A car moving with uniform acceleration at a veloctiy 32 m /s from 16 m/s after 4 seconds calculate its acceleration and distance travelled by this time
Answers
Given :
- Intial velocity = 16 m/s.
- Final Velocity = 16 m/s.
- Time = 4 s.
To find :
- Acceleration of the car.
- Distance covered by the car.
Solution :
To find the Acceleration of rhe car :
We know the first Equation of Motion i.e,
⠀⠀⠀⠀⠀⠀⠀⠀⠀v = u + at
Where :
- v = Final Velocity
- u = Initial Velocity
- a = Acceleration
- t = Time Taken
Now using the first Equation of Motion and substituting the values in it, we get :
➠ v = u + at
➠ 32 = 16 + a × 4
➠ 32 - 16 = 4a
➠ 16 = 4a
➠ 16/4 = a
➠ 4 = a
∴ a = 4 m/s².
Hence the Acceleration of the car is 4 m/s².

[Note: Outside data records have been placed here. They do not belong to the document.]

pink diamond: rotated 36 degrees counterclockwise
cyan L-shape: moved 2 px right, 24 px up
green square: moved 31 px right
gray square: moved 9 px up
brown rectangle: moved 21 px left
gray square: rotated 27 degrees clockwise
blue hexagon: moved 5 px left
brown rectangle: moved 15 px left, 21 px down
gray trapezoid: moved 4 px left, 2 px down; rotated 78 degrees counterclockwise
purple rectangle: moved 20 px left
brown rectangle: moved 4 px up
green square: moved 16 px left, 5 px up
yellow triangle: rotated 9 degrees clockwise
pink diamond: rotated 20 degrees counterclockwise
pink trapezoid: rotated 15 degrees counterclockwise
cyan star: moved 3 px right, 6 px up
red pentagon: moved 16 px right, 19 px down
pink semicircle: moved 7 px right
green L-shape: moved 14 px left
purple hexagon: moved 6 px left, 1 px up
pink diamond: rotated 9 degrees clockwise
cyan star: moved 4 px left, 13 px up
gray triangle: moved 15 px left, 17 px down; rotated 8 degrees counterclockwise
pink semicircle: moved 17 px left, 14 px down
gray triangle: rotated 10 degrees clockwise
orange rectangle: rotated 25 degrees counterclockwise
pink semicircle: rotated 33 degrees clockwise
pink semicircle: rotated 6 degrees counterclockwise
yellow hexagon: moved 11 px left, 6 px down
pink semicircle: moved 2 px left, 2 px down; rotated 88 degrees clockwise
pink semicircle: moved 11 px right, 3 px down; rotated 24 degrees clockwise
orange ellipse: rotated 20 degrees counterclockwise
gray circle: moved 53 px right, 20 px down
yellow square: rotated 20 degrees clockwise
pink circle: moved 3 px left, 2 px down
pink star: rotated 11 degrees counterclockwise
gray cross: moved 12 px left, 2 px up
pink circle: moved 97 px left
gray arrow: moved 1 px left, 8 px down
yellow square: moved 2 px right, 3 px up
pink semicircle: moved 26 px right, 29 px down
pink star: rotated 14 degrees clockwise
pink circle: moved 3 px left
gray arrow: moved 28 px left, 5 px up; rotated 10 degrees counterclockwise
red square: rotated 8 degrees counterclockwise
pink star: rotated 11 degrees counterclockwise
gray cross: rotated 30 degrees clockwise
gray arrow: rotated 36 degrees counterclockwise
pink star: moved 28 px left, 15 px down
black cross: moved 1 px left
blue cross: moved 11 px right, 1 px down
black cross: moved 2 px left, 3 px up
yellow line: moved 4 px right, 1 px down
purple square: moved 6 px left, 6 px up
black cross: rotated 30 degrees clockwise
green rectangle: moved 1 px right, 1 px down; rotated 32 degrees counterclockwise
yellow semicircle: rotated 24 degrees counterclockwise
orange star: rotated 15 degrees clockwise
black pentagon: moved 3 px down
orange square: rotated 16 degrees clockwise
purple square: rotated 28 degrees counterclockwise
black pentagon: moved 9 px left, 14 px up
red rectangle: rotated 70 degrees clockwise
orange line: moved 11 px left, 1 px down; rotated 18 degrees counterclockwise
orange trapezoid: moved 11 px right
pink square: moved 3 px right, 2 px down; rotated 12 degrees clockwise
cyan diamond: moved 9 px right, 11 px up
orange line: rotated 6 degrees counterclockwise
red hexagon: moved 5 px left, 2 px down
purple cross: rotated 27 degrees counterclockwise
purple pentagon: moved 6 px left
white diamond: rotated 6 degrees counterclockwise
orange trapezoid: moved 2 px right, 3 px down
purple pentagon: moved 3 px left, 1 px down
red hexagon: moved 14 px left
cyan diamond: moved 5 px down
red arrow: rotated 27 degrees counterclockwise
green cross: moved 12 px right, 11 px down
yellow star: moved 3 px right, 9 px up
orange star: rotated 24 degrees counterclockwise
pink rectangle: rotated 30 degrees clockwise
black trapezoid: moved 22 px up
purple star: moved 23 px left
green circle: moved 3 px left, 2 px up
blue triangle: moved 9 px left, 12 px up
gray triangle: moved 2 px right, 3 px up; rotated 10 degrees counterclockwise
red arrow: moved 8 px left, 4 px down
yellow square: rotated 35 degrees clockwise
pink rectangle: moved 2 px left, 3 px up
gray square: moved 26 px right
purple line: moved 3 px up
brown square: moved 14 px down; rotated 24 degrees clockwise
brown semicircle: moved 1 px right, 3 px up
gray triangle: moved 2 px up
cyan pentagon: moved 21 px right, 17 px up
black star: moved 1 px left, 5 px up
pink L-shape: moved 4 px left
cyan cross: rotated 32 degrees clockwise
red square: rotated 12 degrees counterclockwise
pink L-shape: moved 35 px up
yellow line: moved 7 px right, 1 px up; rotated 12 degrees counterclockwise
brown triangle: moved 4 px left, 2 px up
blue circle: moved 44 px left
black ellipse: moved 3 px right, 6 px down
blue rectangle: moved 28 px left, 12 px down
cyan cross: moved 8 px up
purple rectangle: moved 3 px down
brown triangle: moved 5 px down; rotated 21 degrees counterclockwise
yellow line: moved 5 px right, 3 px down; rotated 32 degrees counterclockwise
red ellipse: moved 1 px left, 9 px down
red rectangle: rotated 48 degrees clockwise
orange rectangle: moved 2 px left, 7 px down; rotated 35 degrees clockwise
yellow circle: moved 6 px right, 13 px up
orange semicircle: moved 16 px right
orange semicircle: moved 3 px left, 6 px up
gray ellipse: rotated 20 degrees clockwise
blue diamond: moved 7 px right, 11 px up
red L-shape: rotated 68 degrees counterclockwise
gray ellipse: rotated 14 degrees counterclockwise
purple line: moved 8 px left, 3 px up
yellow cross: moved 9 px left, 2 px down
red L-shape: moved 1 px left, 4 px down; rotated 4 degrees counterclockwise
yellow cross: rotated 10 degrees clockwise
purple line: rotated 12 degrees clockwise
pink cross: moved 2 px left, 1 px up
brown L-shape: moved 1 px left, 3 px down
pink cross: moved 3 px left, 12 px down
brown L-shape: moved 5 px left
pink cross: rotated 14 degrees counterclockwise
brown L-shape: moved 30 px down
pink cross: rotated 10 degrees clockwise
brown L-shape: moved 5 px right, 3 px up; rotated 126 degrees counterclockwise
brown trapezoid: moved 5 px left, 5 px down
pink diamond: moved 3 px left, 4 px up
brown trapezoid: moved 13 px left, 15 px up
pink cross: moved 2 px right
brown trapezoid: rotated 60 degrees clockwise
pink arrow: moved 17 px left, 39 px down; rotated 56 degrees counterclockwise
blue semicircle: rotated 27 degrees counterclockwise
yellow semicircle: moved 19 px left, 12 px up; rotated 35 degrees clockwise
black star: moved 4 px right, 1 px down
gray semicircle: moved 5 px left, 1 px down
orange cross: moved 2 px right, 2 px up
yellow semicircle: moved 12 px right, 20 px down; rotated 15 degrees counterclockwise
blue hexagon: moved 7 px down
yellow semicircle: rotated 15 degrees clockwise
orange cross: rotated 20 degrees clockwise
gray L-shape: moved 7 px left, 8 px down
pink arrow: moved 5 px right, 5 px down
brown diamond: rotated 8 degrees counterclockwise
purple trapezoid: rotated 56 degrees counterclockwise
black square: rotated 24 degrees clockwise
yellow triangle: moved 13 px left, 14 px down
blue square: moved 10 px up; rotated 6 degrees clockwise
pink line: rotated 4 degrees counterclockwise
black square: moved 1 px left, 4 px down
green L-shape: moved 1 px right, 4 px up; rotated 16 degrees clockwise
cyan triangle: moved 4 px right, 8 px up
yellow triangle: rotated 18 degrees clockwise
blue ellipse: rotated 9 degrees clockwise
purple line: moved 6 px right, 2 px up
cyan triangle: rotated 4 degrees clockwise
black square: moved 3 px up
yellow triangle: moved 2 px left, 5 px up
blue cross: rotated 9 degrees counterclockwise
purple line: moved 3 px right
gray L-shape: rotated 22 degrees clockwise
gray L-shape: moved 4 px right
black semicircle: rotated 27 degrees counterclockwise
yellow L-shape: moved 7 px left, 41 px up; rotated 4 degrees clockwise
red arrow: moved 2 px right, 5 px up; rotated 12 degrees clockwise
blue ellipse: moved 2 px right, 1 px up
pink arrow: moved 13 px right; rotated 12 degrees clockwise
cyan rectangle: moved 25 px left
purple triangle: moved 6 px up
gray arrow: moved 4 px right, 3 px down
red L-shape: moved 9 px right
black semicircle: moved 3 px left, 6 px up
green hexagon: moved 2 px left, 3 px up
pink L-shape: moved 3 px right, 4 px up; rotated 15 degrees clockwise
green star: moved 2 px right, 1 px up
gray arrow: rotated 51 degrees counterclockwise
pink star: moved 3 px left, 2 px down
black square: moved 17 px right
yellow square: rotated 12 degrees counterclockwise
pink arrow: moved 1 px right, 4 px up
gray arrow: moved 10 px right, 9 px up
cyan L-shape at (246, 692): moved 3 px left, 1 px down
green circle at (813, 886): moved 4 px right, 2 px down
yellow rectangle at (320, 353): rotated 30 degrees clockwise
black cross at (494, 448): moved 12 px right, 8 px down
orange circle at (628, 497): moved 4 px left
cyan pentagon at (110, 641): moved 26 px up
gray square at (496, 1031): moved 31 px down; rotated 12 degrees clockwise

To find the distance covered :
Method (i) :
We know the second Equation of Motion i.e,
⠀⠀⠀⠀⠀⠀⠀S = ut + ½at²
Where :
- S = Distance
- u = Intial velocity
- a = Acceleration
- t = Time Taken
Using the second Equation of Motion and substituting the values in it , we get :
➠ S = ut + ½at²
➠ S = 16 × 4 + ½ × 4 × 4²
➠ S = 64 + ½ × 4 × 16
➠ S = 64 + ½ × 64
➠ S = 64 + 32
➠ S = 96
∴ S = 96 m.
Hence the distance covered by the car is 96 m.
Method (ii) :
We know the third Equation of Motion i.e,
⠀⠀⠀⠀⠀⠀⠀⠀v² = u² + 2aS
Where :
- v = Final Velocity
- u = Intial velocity
- a = Acceleration
- S = Distance
Using the third Equation of Motion and substituting the values in it, we get :
➠ v² =u² + 2aS
➠ 32² = 16² + 2 × 4 × S
➠ 1024 = 256 + 2 × 4 × S
➠ 1024 - 256 = 2 × 4 × S
➠ 768 = 2 × 4 × S
➠ 768 = 8 × S
➠ 768/8 = S
➠ 96 = S
∴ S = 96 m.
Hence the distance covered by the car is 96 m.
Given
- Initial velocity (u) = 16 m/s
- Final velocity (v) = 32 m/s
- Time (t) = 4 sec
To find
- Acceleration and distance travelled.
Solution
★ By using first equation of motion,
→ 32 = 16 + a × 4
→ 32 = 16 + 4a
→ 32 - 16 = 4a
→ 4a = 16
→ a = 4
•°• a = 4 m/s²
★ Now, we can calculate distance by using second equation of motion
→ s = 16 × 4 + ½ (4)(4)²
→ s = 64 + ½ × 64
→ s = 64 + 32
→ s = 96 m
Hence, the distance travelled by car is 96 m.